Aim of the task
In the entries below, find each line with the word "digital" and return it.

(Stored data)
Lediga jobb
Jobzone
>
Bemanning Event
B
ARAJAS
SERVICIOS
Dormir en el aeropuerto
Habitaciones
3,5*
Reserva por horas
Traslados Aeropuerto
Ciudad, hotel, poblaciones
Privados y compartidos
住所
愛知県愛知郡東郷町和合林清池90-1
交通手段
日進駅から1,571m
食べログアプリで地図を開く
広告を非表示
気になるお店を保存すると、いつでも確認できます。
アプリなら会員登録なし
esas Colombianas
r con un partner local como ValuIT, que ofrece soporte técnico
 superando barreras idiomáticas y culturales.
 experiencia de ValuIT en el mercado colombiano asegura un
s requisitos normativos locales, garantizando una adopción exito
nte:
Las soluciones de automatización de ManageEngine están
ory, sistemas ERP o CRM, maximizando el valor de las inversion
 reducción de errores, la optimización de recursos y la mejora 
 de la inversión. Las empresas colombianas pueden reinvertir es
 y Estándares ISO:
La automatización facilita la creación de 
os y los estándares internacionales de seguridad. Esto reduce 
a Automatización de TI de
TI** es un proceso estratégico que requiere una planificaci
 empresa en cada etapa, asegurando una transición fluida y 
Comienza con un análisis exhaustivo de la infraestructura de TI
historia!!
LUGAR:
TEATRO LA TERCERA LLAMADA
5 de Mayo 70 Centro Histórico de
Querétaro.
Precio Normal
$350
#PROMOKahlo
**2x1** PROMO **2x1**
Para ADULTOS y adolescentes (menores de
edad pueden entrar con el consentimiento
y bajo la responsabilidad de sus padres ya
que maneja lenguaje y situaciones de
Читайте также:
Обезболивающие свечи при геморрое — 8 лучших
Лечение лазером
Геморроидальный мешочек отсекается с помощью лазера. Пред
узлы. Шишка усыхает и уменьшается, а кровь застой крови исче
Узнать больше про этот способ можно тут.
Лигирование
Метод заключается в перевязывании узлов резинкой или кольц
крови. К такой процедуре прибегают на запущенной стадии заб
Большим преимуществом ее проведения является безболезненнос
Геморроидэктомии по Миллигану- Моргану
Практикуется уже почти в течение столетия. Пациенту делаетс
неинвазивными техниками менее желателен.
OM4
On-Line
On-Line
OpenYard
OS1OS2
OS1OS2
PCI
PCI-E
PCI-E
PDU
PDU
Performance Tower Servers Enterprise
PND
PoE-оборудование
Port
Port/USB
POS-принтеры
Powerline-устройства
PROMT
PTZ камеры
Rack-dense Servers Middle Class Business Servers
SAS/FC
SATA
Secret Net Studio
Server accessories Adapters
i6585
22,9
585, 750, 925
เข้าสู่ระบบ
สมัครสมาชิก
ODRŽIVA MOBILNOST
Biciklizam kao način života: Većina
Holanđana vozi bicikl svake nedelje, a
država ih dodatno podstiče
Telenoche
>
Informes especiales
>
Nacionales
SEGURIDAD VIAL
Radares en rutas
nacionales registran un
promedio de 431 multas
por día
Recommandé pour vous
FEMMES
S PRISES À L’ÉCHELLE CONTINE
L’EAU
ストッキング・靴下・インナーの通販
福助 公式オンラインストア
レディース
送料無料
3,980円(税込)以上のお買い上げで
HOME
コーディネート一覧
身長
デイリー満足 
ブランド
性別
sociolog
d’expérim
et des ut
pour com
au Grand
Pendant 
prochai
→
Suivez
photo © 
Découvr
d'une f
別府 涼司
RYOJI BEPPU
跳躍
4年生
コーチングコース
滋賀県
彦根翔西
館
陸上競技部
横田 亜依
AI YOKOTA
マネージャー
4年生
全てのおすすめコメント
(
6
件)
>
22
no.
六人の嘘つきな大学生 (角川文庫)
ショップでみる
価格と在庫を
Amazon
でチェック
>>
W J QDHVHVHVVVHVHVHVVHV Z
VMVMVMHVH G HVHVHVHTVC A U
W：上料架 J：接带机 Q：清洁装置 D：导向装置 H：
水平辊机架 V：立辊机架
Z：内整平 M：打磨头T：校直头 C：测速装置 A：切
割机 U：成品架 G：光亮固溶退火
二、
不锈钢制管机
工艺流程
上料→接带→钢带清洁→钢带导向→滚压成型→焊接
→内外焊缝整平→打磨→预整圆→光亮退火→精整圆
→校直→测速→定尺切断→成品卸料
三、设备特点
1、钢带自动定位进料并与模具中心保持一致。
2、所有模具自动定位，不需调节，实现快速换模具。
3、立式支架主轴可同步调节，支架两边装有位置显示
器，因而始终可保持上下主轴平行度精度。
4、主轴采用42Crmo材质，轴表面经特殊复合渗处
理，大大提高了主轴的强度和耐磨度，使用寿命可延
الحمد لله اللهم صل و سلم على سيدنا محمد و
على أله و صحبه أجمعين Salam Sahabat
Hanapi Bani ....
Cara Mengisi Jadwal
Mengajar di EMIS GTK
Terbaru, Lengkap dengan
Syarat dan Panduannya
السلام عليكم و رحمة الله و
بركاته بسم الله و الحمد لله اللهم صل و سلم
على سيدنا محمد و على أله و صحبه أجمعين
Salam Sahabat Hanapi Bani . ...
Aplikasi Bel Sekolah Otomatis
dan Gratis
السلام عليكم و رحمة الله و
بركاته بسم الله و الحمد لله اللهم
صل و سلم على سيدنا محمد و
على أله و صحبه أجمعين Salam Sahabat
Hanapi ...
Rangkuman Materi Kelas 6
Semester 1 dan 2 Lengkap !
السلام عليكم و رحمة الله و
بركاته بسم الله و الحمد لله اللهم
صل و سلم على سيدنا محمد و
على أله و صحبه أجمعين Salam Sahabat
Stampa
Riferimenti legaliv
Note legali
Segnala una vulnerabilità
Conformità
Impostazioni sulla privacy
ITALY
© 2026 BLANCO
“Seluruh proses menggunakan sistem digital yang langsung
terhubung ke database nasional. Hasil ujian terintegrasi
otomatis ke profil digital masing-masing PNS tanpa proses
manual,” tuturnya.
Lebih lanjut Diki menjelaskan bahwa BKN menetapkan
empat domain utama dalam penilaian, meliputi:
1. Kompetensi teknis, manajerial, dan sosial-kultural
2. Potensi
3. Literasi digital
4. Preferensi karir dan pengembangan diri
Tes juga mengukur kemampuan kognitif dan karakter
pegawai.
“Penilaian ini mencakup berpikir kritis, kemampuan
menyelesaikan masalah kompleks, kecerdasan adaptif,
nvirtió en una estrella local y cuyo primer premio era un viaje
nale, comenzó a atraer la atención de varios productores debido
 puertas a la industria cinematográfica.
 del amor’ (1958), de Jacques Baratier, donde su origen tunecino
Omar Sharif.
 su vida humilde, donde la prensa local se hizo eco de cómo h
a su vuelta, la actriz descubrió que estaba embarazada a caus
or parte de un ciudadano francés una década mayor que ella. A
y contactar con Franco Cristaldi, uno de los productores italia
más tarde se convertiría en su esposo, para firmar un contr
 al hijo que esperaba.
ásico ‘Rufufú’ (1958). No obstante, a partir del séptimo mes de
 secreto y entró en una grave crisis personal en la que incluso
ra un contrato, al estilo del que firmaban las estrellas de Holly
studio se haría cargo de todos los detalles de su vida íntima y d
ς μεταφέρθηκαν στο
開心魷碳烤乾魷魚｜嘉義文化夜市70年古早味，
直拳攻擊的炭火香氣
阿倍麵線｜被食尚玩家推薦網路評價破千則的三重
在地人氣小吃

Solution to this problem
“Seluruh proses menggunakan sistem digital yang langsung
otomatis ke profil digital masing-masing PNS tanpa proses
3. Literasi digital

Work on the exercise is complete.